While Presidential candidates are scrutinized constantly, Congresspeople are hardly. Congressional election attention and voter turnout is measly, and someone like Schakowsky goes almost entirely unchecked and unchallenged. And each time she wins reelection, her case for the next grows even stronger as her experience strengthens. It is a continuous, unlimited snowball of Congressional tenure, not stopped by anything but the rare resignation of power or death itself. Schakowsky is one close-to-home example, but tens if not hundreds of Congress members run through this deeply broken system, and the result is a Congress filled with members that seem to have lost their qualification yet remain in their seat. We watch and scratch our heads, but it didn’t happen overnight.
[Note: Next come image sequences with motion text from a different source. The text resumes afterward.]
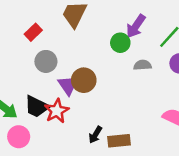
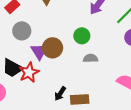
green circle: (120, 43) -> (82, 36), moved
gray semicircle: (142, 65) -> (91, 58), moved

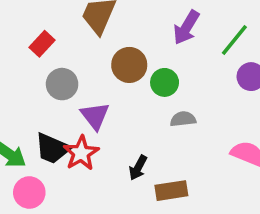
brown circle: (53, 48) -> (129, 65), moved
black arrow: (60, 94) -> (138, 168), moved

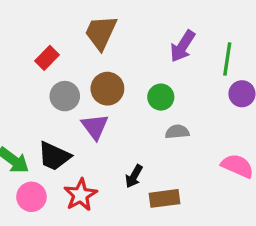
green line: (234, 40) -> (227, 59), turned -32
brown circle: (129, 65) -> (107, 89), moved
red star: (81, 153) -> (80, 195), moved

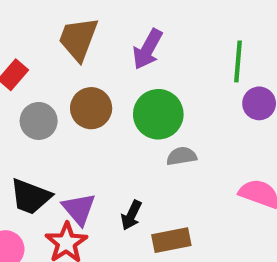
purple arrow: (183, 46) -> (148, 49), moved
green circle: (161, 97) -> (158, 114), size x1.5
purple triangle: (95, 127) -> (79, 209), moved

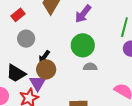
brown circle: (91, 108) -> (46, 69), moved
black arrow: (131, 215) -> (44, 57), moved

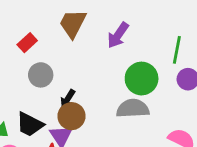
green circle: (83, 45) -> (142, 79), moved
gray semicircle: (90, 67) -> (133, 109), size x1.6

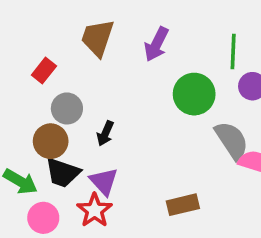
gray semicircle: (133, 109) -> (232, 140), moved, turned 68
brown circle: (71, 116) -> (51, 141), moved

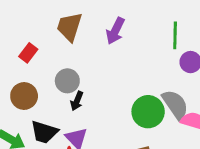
green circle: (194, 94) -> (148, 112), moved
gray circle: (67, 108) -> (67, 81), moved
brown circle: (51, 141) -> (24, 96), moved

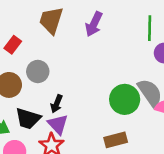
gray circle: (67, 81) -> (38, 71), moved
black arrow: (77, 101) -> (57, 104), moved

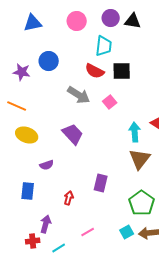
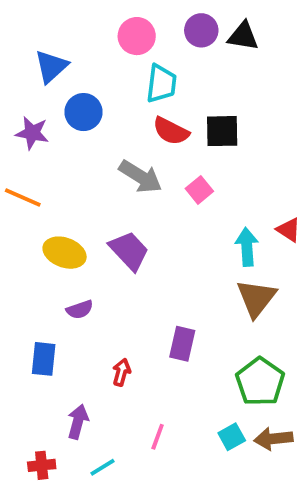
blue triangle: (33, 23) -> (51, 66), moved, turned -30
cyan trapezoid: (104, 46) -> (161, 84), moved
yellow ellipse: (27, 135) -> (65, 253), moved
pink line: (88, 232) -> (158, 437), turned -40
red cross: (33, 241) -> (42, 465), moved

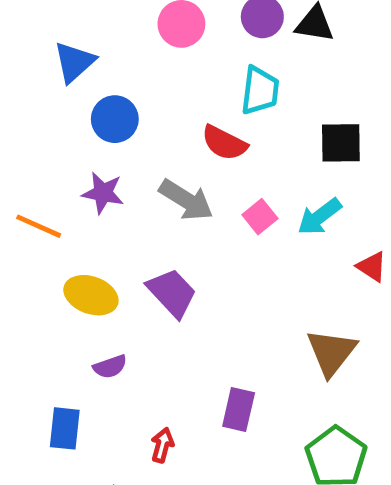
cyan trapezoid: (161, 84) -> (260, 91), moved
black square: (222, 131) -> (341, 143), moved
purple star: (32, 133) -> (103, 193), moved
cyan arrow: (247, 247) -> (319, 217), moved, turned -123

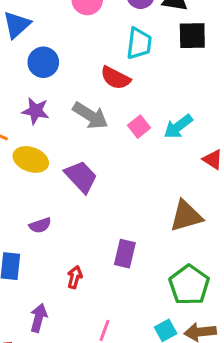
black square: (341, 143) -> (192, 36), moved
yellow ellipse: (91, 295) -> (31, 159), moved
brown triangle: (331, 352) -> (186, 216), turned 36

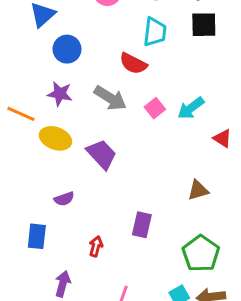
brown triangle: (186, 216) -> (198, 190), size x0.7

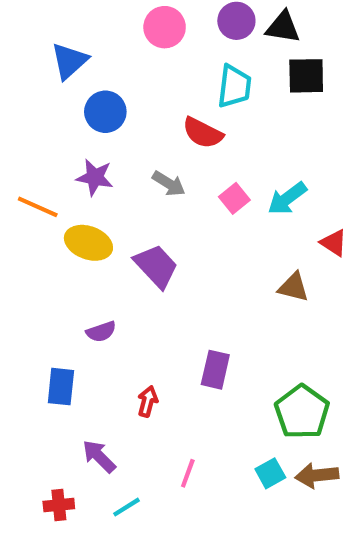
gray arrow: (110, 98) -> (169, 184), size x0.7
brown triangle: (198, 190) -> (294, 287), moved, turned 30
purple arrow: (63, 284) -> (99, 456), turned -60

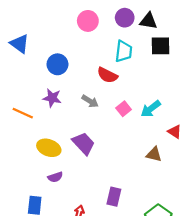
blue triangle: (69, 61) -> (20, 44), moved, turned -42
yellow ellipse: (88, 243) -> (49, 148), moved

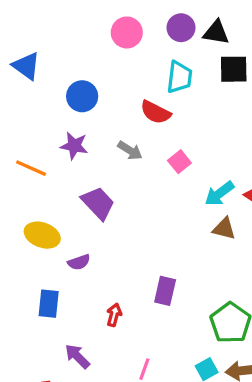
cyan arrow: (151, 109) -> (219, 194), moved
purple trapezoid: (83, 143) -> (98, 203), moved
yellow ellipse: (49, 148) -> (42, 235), moved

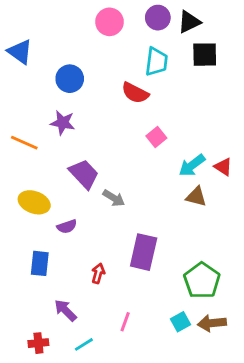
black triangle: (216, 32) -> (189, 22), turned -35
gray arrow: (130, 151) -> (114, 198), moved
purple rectangle: (165, 291) -> (144, 252), size x1.4

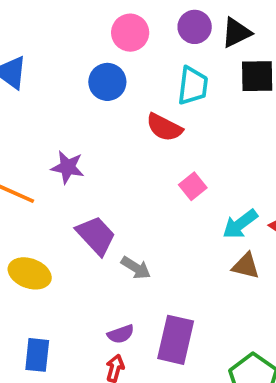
blue circle: (70, 79) -> (107, 82), moved
purple semicircle: (67, 226) -> (121, 334), moved

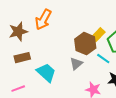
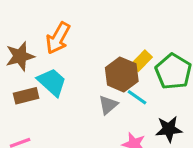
cyan line: (103, 59) -> (137, 97), moved
cyan trapezoid: (46, 73) -> (52, 82), moved

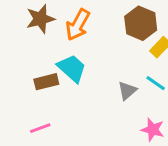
brown star: (20, 56) -> (40, 19), moved
brown hexagon: (122, 74) -> (141, 23), moved

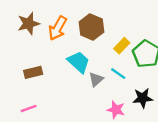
brown hexagon: (141, 23) -> (91, 27), moved
cyan trapezoid: (72, 68) -> (79, 62), moved

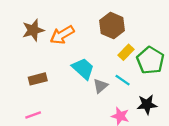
brown hexagon: (91, 27) -> (112, 26), moved
orange arrow: (58, 28) -> (62, 35), turned 30

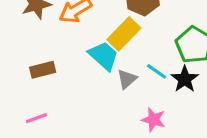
yellow rectangle: (126, 52) -> (124, 34), moved, size x1.5
black star: (147, 104) -> (185, 79), moved, turned -30

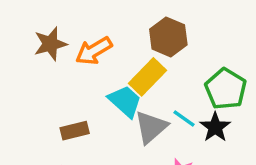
brown rectangle: (43, 70) -> (75, 131), moved
gray triangle: (127, 79) -> (151, 127), size x1.5

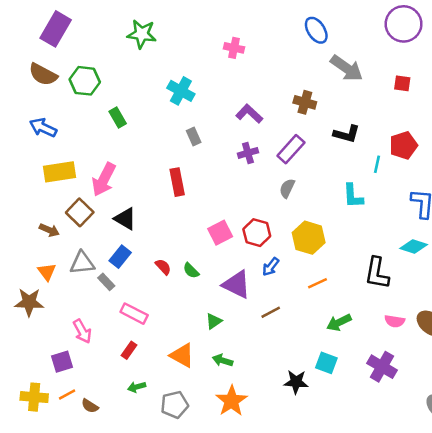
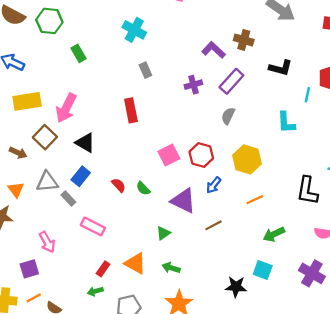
purple L-shape: (249, 114) -> (214, 50), moved
red rectangle: (129, 350) -> (103, 269), moved

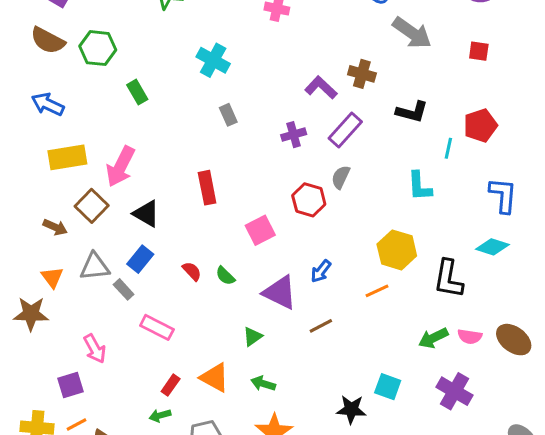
red rectangle: (131, 110) -> (207, 188), moved
red hexagon: (201, 155) -> (309, 200), moved
yellow hexagon: (247, 159) -> (397, 250), moved
green arrow: (274, 234) -> (433, 338), moved

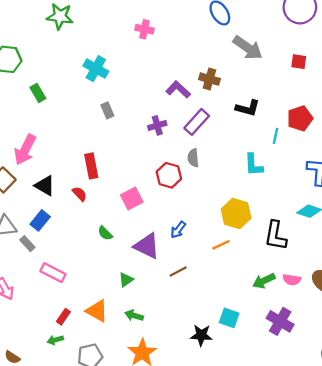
gray semicircle: (341, 177) -> (193, 158), turned -30
red semicircle: (192, 271) -> (80, 194), moved

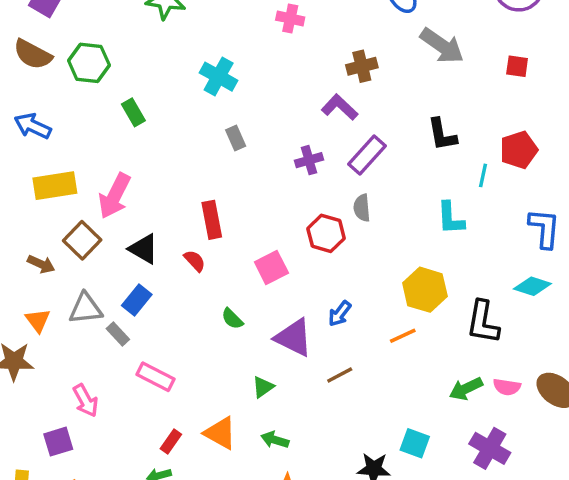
brown cross: (209, 79) -> (362, 66), moved, turned -30
black L-shape: (248, 108) -> (442, 135), turned 65

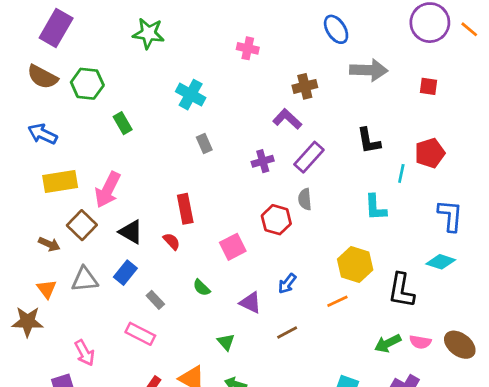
gray arrow: (442, 46) -> (369, 70), turned -33
gray rectangle: (118, 334) -> (155, 300), moved
purple triangle: (294, 337) -> (250, 303), size x0.7
green triangle: (263, 387) -> (226, 342), turned -36

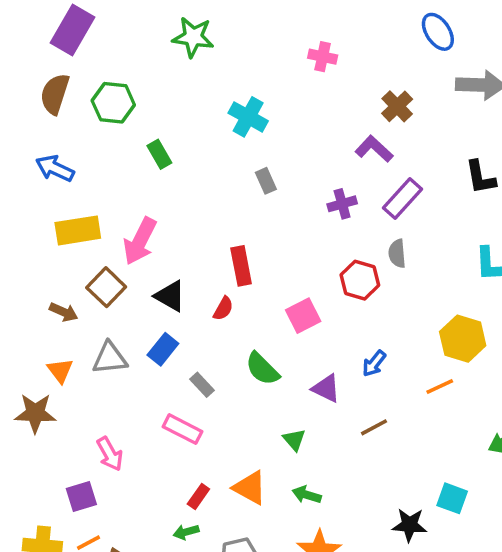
brown semicircle: (42, 77) -> (55, 94), turned 80
brown cross: (305, 86) -> (397, 106), turned -30
red semicircle: (172, 241) -> (223, 308), turned 72
green semicircle: (202, 288) -> (262, 369), size x1.5

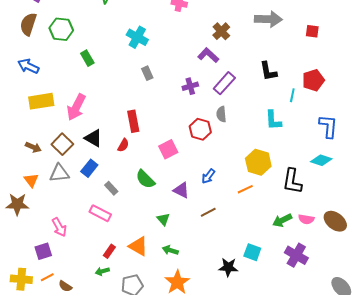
brown square: (106, 287) -> (62, 144), moved

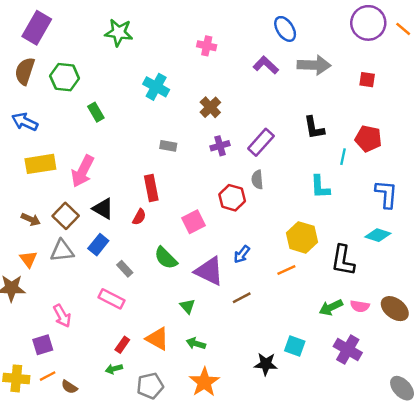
brown cross: (221, 31) -> (210, 107), moved
purple L-shape: (208, 55) -> (266, 65), moved
gray rectangle: (147, 73) -> (168, 146), moved, turned -56
red pentagon: (313, 80) -> (368, 139), turned 30
purple triangle: (181, 190) -> (209, 271), size x1.5

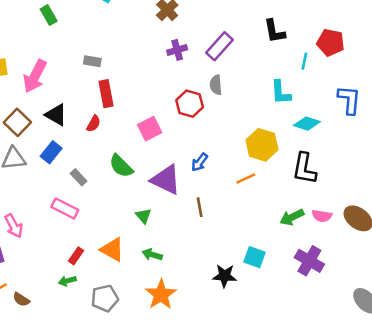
gray rectangle: (168, 146) -> (92, 61), moved
cyan diamond: (378, 235) -> (307, 124), moved
brown line: (242, 298) -> (200, 207), turned -72

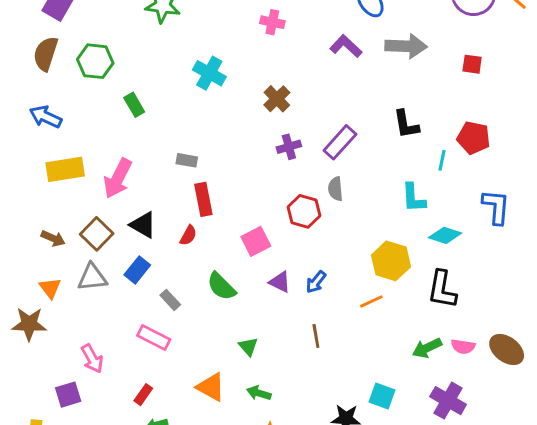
purple triangle: (166, 180) -> (280, 282), moved, size x0.6
red rectangle: (76, 256) -> (143, 395), moved

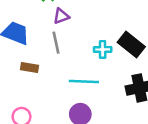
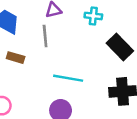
cyan cross: (103, 49) -> (93, 16), moved

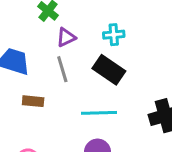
black rectangle: (120, 47) -> (109, 70), moved

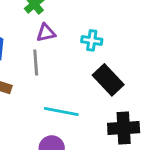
black rectangle: (109, 70) -> (108, 80), moved

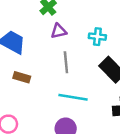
gray line: (36, 62) -> (66, 62), moved

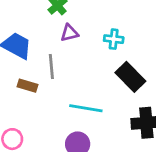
gray line: (66, 62) -> (51, 66), moved

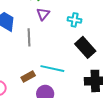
purple triangle: (69, 33) -> (43, 14), turned -40
brown rectangle: (28, 86) -> (28, 77), moved, turned -48

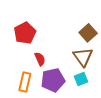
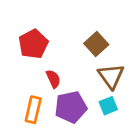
brown square: (88, 33) -> (96, 44), moved

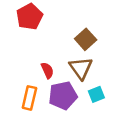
red pentagon: (33, 44) -> (29, 17), moved
brown triangle: (111, 76) -> (81, 68), moved

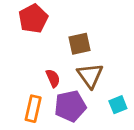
brown square: (86, 39) -> (80, 44), moved, turned 30
cyan square: (96, 94) -> (118, 105), moved

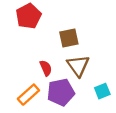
orange rectangle: (33, 109) -> (28, 95), turned 35

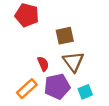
red pentagon: (28, 16) -> (27, 15), turned -30
cyan square: (102, 91) -> (85, 92), moved

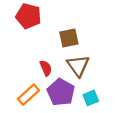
purple pentagon: (57, 86) -> (61, 92), turned -30

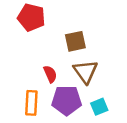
purple pentagon: (61, 92) -> (67, 100), turned -30
orange rectangle: (28, 95) -> (31, 103), turned -45

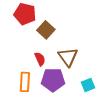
brown square: (75, 41) -> (46, 30), moved, turned -36
cyan square: (99, 107) -> (88, 85), moved

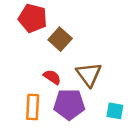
red semicircle: (40, 59) -> (52, 77), turned -32
cyan square: (88, 85) -> (115, 111), turned 32

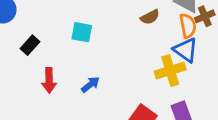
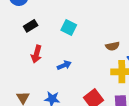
brown semicircle: (150, 17) -> (112, 46), moved

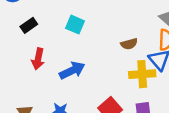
blue arrow: (64, 65) -> (72, 70), size x1.5

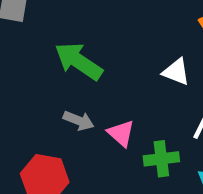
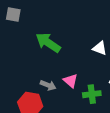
gray arrow: (79, 121) -> (48, 85), moved

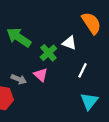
green cross: (92, 94) -> (48, 53), moved, turned -35

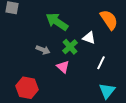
green arrow: (19, 37) -> (57, 22), moved
gray arrow: (19, 79) -> (43, 50), moved

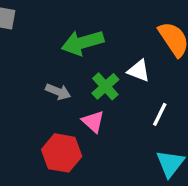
green arrow: (57, 22) -> (83, 43), turned -50
red hexagon: (27, 88) -> (62, 153), moved

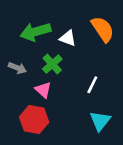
white triangle: (139, 71) -> (68, 38), moved
red hexagon: (62, 153) -> (34, 120), moved

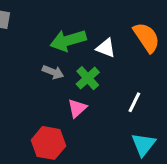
gray arrow: (17, 68) -> (53, 72), moved
pink triangle: (43, 90) -> (77, 108), turned 36
red hexagon: (34, 120) -> (49, 143), moved

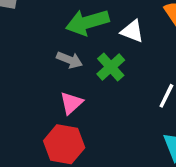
pink triangle: (77, 108) -> (71, 103), moved

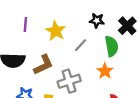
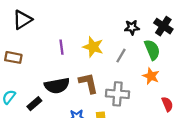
brown L-shape: (43, 65) -> (88, 83), turned -65
gray cross: (69, 81) -> (118, 94), turned 35

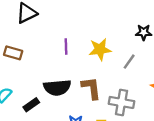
yellow star: (93, 47) -> (100, 49), turned -30

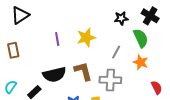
brown rectangle: (13, 53) -> (13, 50), turned 70
gray line: (129, 62) -> (116, 52), moved

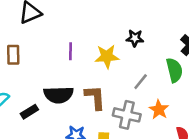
black star: (121, 18) -> (135, 38), moved
orange star: (141, 62) -> (159, 110), moved

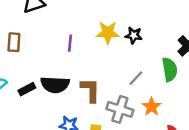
yellow star: (107, 56) -> (108, 33), moved
black rectangle: (29, 112) -> (27, 89), moved

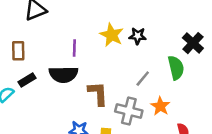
yellow star: (108, 33) -> (112, 35), turned 30
black semicircle: (55, 85) -> (64, 74), moved
black rectangle: (27, 89) -> (27, 80), moved

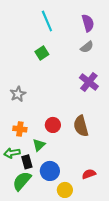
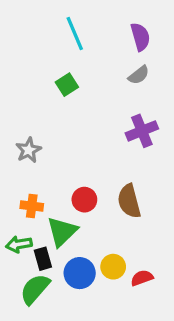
purple cross: (89, 82) -> (142, 131), turned 30
green triangle: (39, 145) -> (62, 232), size x1.5
yellow circle: (65, 190) -> (113, 267), moved

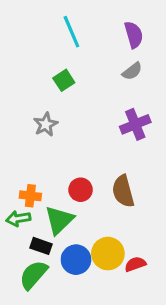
gray star: (29, 150) -> (46, 124), moved
green arrow: (19, 244) -> (18, 219), moved
black rectangle: (43, 259) -> (41, 246), turned -55
yellow circle: (113, 267) -> (108, 254), size x1.4

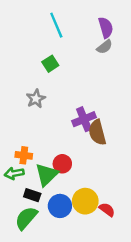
gray semicircle: (132, 71) -> (105, 47), moved
purple cross: (135, 124) -> (84, 119), moved
red circle: (81, 190) -> (62, 164), moved
brown semicircle: (123, 191) -> (97, 132), moved
red semicircle: (135, 264) -> (107, 210), turned 56

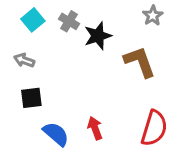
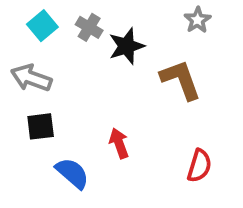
gray arrow: (24, 60) -> (31, 78), size x1.5
red arrow: (95, 128) -> (119, 143), moved
red semicircle: (154, 128) -> (199, 166), size x0.7

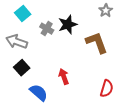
gray cross: (89, 27) -> (47, 29), moved
black square: (41, 126) -> (22, 68), turned -35

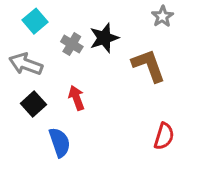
red arrow: (64, 77) -> (76, 98), moved
blue semicircle: (39, 93) -> (60, 142), turned 30

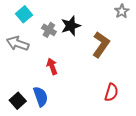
gray star: (162, 16) -> (122, 11), moved
brown L-shape: (149, 66) -> (101, 45), turned 55
black square: (33, 104) -> (18, 101), moved

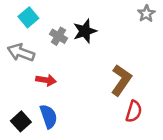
brown L-shape: (101, 45) -> (121, 80), moved
red arrow: (52, 66) -> (46, 80), moved, turned 119

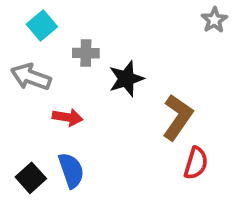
black star: (85, 31) -> (126, 79), moved
gray cross: (59, 36) -> (86, 53), turned -30

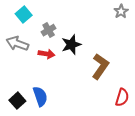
gray cross: (86, 53) -> (49, 30), turned -32
red arrow: (68, 117) -> (46, 54), moved
red semicircle: (196, 163) -> (122, 97), moved

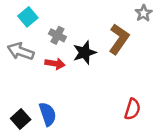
gray cross: (49, 30) -> (57, 35), turned -32
brown L-shape: (100, 66) -> (119, 39), moved
red semicircle: (122, 97) -> (132, 109), moved

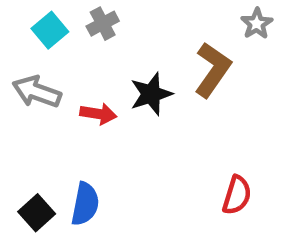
gray cross: (57, 35) -> (103, 24), moved, turned 35
blue semicircle: (48, 114) -> (85, 204), turned 30

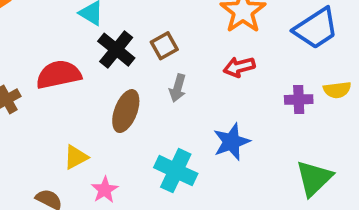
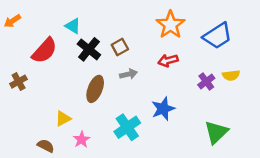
red semicircle: (59, 75) -> (44, 51), moved, turned 144
gray arrow: (178, 88) -> (128, 74), turned -119
purple cross: (299, 100) -> (206, 82), turned -35
cyan cross: (176, 171) -> (127, 127), turned 30

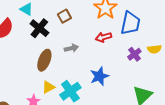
blue trapezoid: (217, 36) -> (130, 23), moved, turned -45
brown square: (120, 47) -> (64, 16), moved
yellow triangle: (63, 119) -> (48, 87), moved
Oftentimes, this political rusting correlates with age, but age limits are not the solution. While 82-year-old Mitch McConnell may space out and forget where he is mid press conference, 82-year-old Bernie Sanders remains one of the most sharp and politically trailblazing politicians in the country. If a candidate of his age brings something deeply valuable to the table as he does, who are we to turn them anyway simply on the basis of age? Age has varying affects on cognitive ability and ideology, it can’t be addressed with a general limit. Much of our Congress today feels borderline senile not simply because they’re old, but because they’ve grown old and gone unchecked. We need term limits to put a stopper on these snowballing tenures before they grow out of control.
In an ideal world of proper political participation, none of this is necessary. Representatives can serve for as long as they can properly contribute, and the moment they are no longer able to, we as voters weed them out in the next election cycle and remove them from office. But if the troubling state of Congress today is any indication, we are being crushed under that weight of responsibility. Much of the United States Constitution and its amendments are set up to protect us from ourselves and our own judgment. That is why the two term limit was officially established for the Presidential office in 1951. That is why term limits for Congress are necessary today.